Huguenots throughout the kingdom reacted tumultuously to the awful and threatening news of the Bayonne meeting, all the more so since it took place in secret, without a single Huguenot among the French, who were represented by the constable, Henri de Guise (the son of the assassinated duc), the Cardinal de Bourbon, Montpensier and Bourdillon, all zealous Catholics little inclined to conciliation.

Thus was the reason—or at least the ultimate goal—of the royal cavalcade across the entire length of France finally revealed: a meeting on the Spanish frontier between the French king and the avowed enemy of our faith.

This meeting had been requested, nay insistently beseeched, of Felipe II by Catherine de’ Medici. A woman whose great energy vastly exceeded her wisdom, Catherine remained entirely wedded to her family interests, preferring them, when necessary, to the needs of the kingdom. Now it seemed that the “shop lady”, as her enemies called her, was obsessed with the desire to make princely marriages for her children. She was ready to unite her most cherished son, Henri d’Orléans (the future Henri III) to Felipe II’s recently widowed sister, Doña Juana, on condition that Felipe cede to his sister some part of his extensive empire as dowry. As for Catherine’s daughter, Marguerite de Valois, then twelve years old, the queen mother sought the hand of Felipe’s son, Don Carlos, though he was known throughout Spain as a “half-man”, unable as yet “to prove his virility”.

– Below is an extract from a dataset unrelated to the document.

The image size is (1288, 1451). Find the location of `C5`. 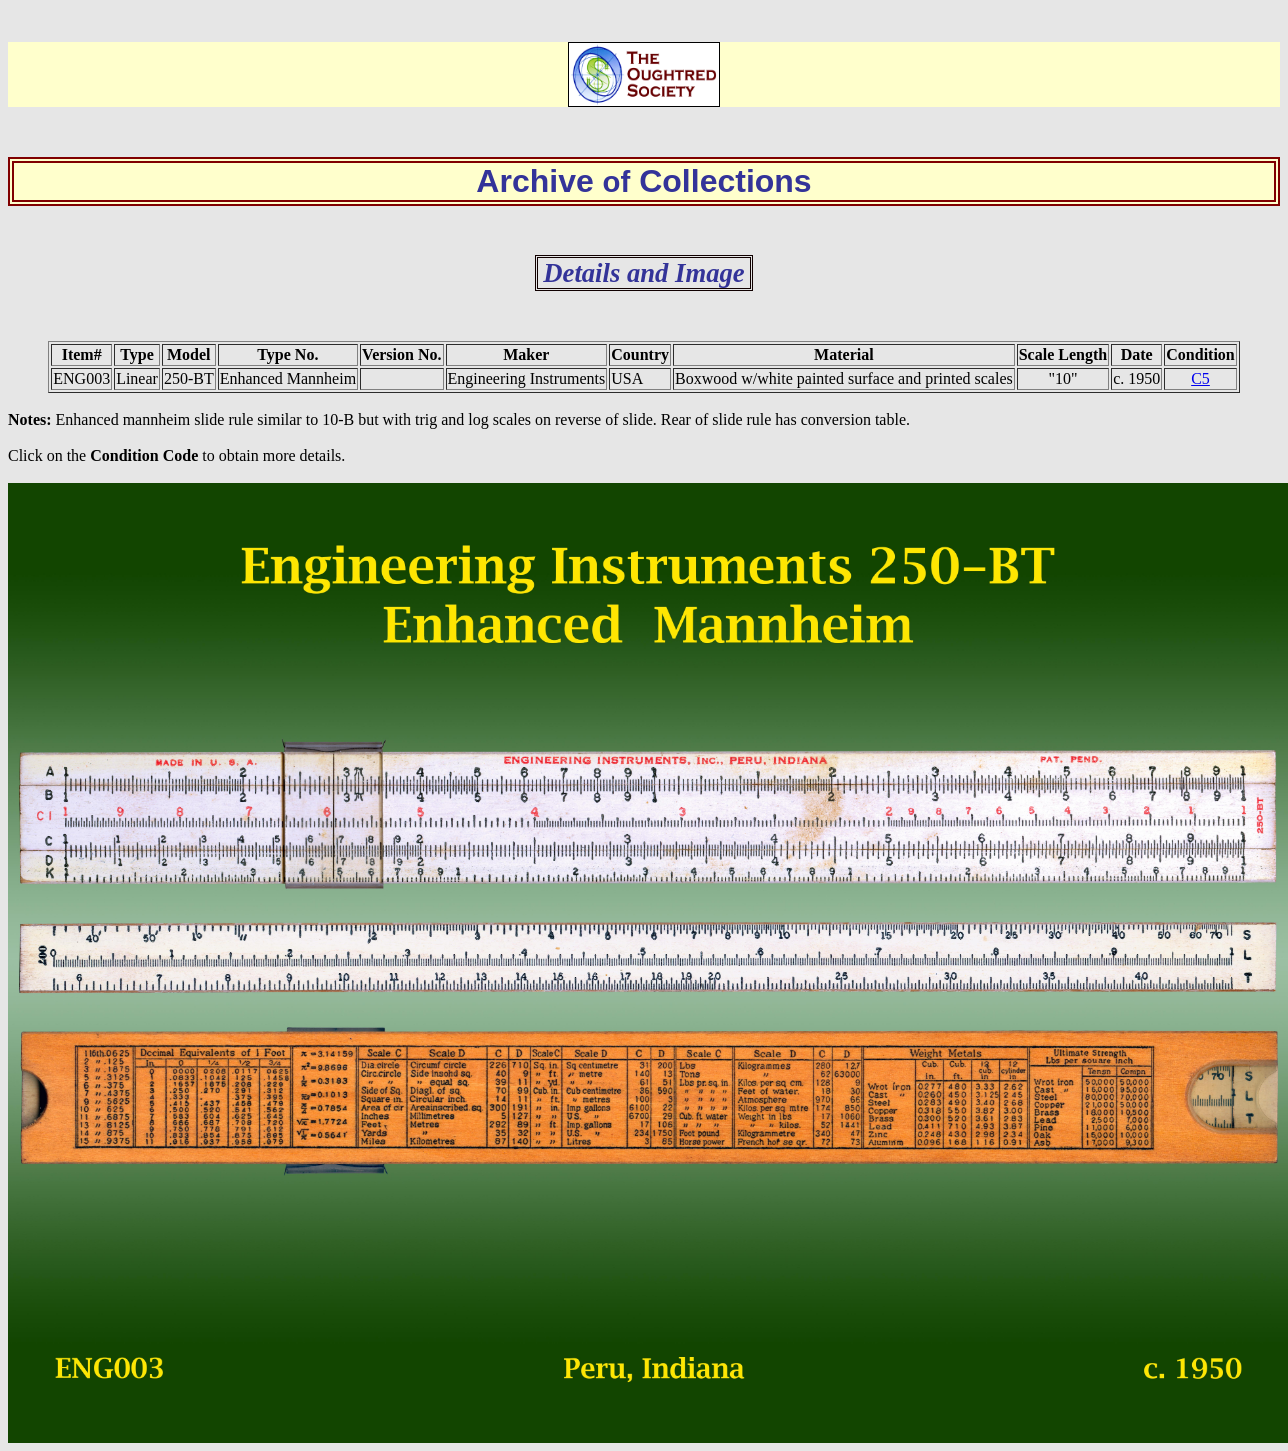 C5 is located at coordinates (1200, 378).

On 2nd August, a month after the Bayonne meetings, the principal Protestant lords of the Sarlat region, still greatly alarmed, met at Mespech. Armand de Gontaut Saint-Geniès, Foucaud de Saint-Astier, Geoffroy de Baynac, Jean de Foucauld and Geoffroy de Caumont arrived separately, under the cover of darkness and in the greatest secrecy. Our entire household had been sent off to bed and Escorgol had even been sent to the le Breuil farm on some business or other and replaced in the gatehouse by the utterly loyal Alazaïs.

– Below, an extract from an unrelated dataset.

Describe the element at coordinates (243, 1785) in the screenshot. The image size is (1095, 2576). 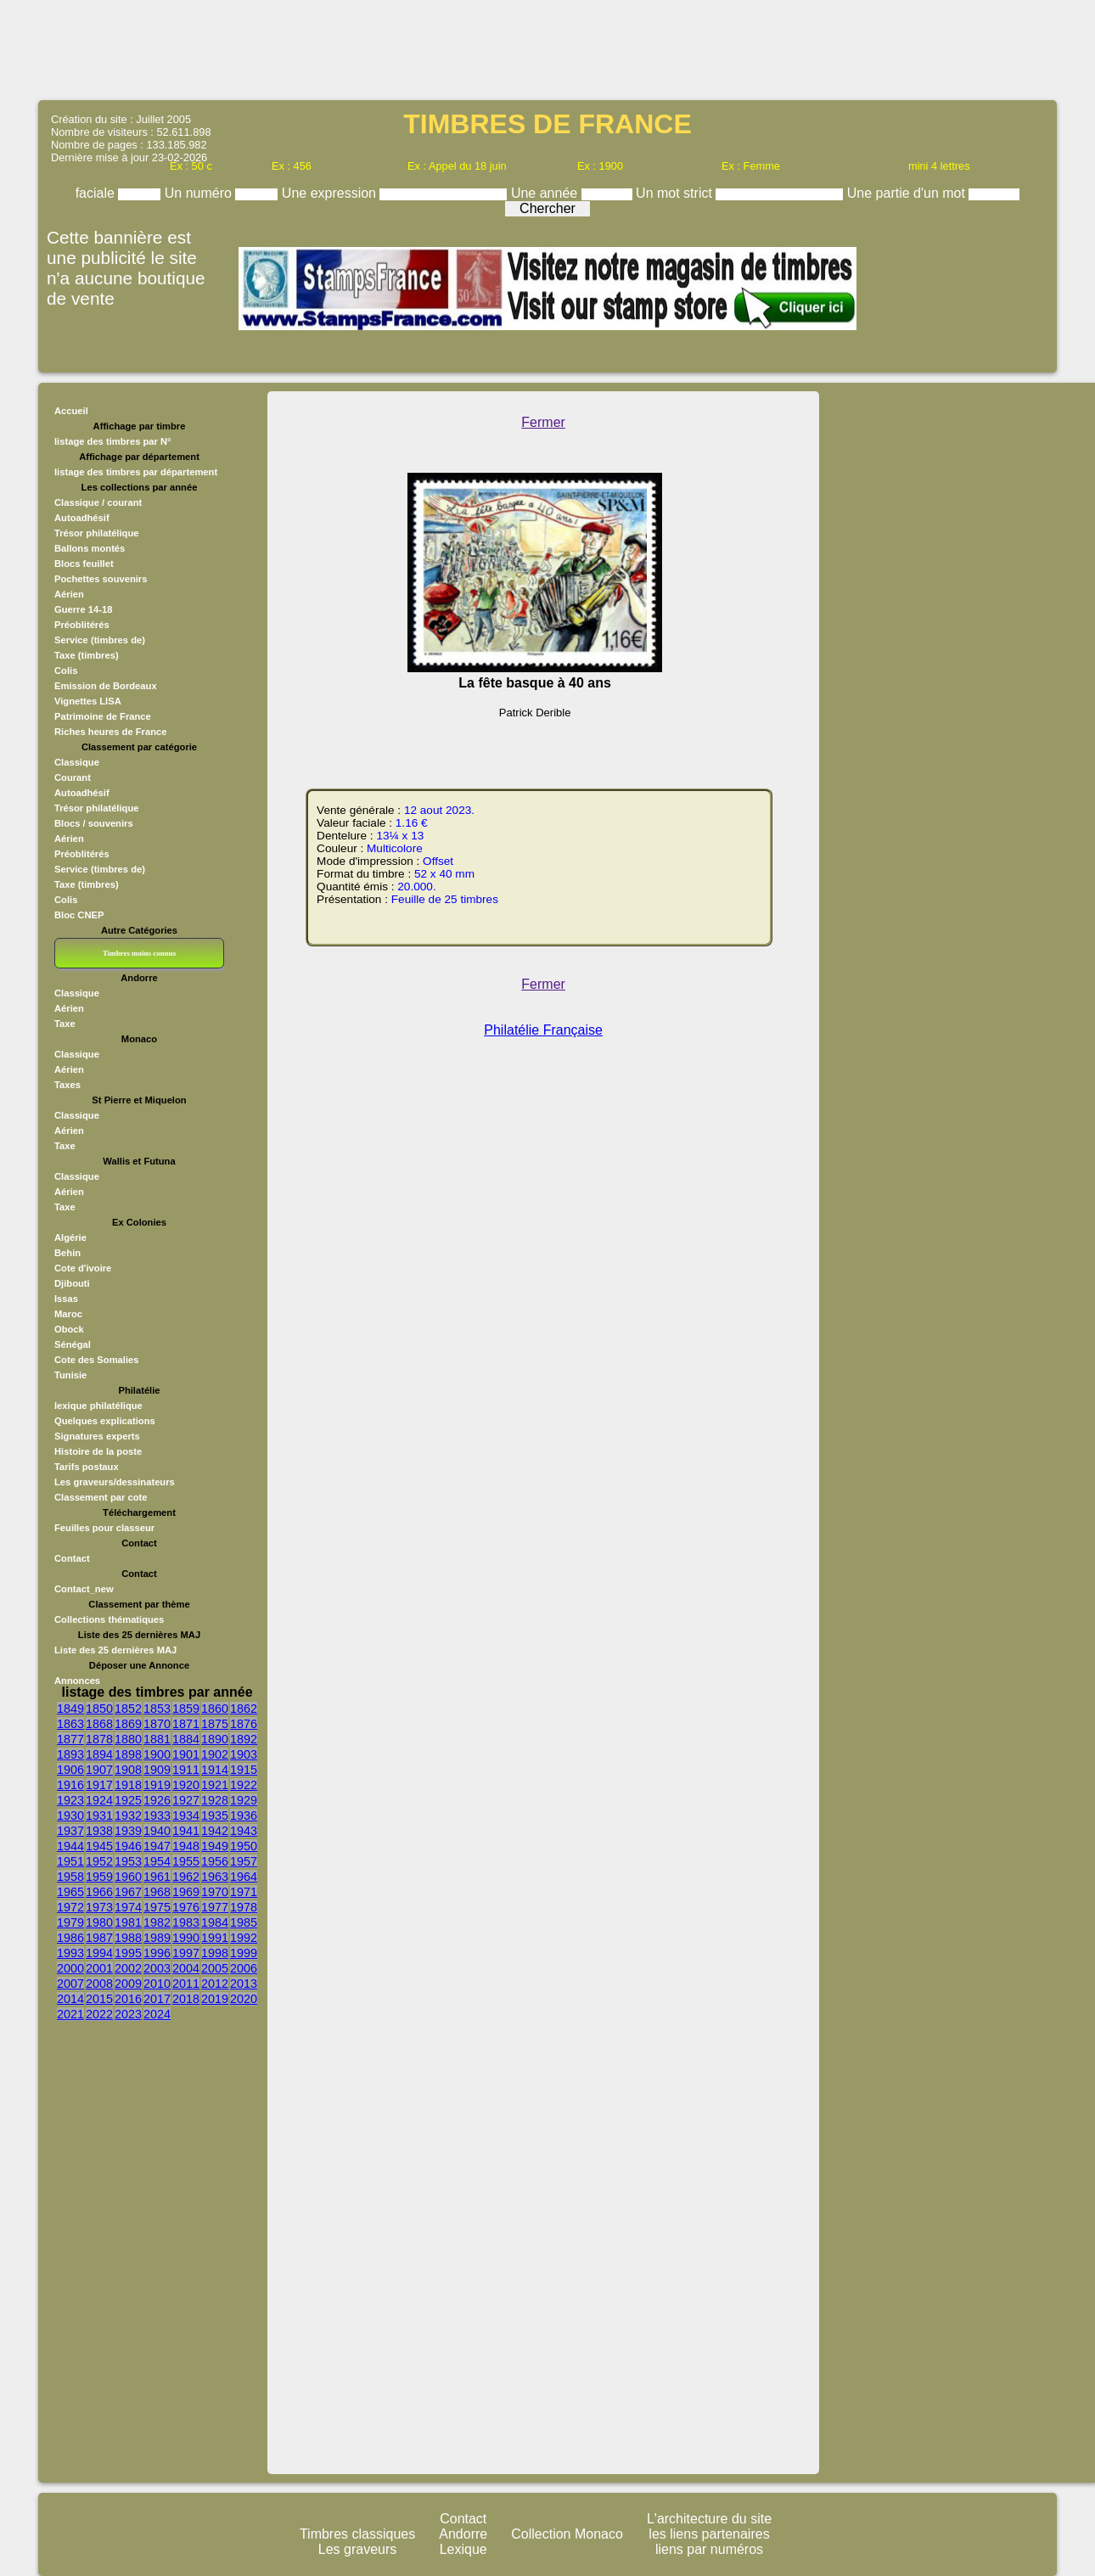 I see `1922` at that location.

François, Samson and I were permitted to attend this meeting, which took place in the library. I was deeply impressed by the sombre faces of these men who were normally so self-assured and confident of their fortunes, yet now seemed quite uneasy, wondering aloud if their fellow religionaries weren’t going to pay dearly for the secret transactions between Felipe II and the Florentine. It was well known
that Catherine had no heart and less conscience, and that Felipe had already drowned the Reformation in blood in his own kingdom and aspired only to exterminate it among his neighbours.